In the same breath you pointed out why such a system does not work then state
such a system is possible, I don't think anyone with power would ever
genuinely want to enact such a system, but even if they did those
participating in such a system would always look for ways to un-level the
playing field and recreate the hierarchy we seek in society as primates.

------
andrewfong
Working fewer hours per week can actually be really hard. Fewer hours means
more workers, but adding more workers means additional communication,
planning, and other costs.

This is especially true for "knowledge work" since you can't brain-dump
everything you know onto a co-worker. If your job involves a service component
as well (e.g. like lawyering), that probably means you have also to be on call
in addition to the hours you spend working. And then there are tasks where
workers need to put in 40 hour work weeks to get anything done because of how
long to get up to speed (e.g. I'd personally have a very hard time getting any
meaningful coding, writing, or art done if I was limited to working only two
hours a day or one day a week on that project).
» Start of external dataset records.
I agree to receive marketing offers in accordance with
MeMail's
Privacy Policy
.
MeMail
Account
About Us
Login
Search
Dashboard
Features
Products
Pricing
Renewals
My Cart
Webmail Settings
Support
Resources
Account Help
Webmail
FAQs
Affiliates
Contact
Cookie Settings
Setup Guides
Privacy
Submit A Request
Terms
I think the solution here is probably not so much a focus on part-time work
but on seasonal work or jobs where sabbaticals are a thing.

------
_zachs
This is something I'd definitely be interested in trying. Like stated
elsewhere here, the Netherlands has a culture similar to this.

I've had 3 internships so far, and the most recent one has had a lot of
overtime. Maybe I'll try to start my first full-time job in the Netherlands.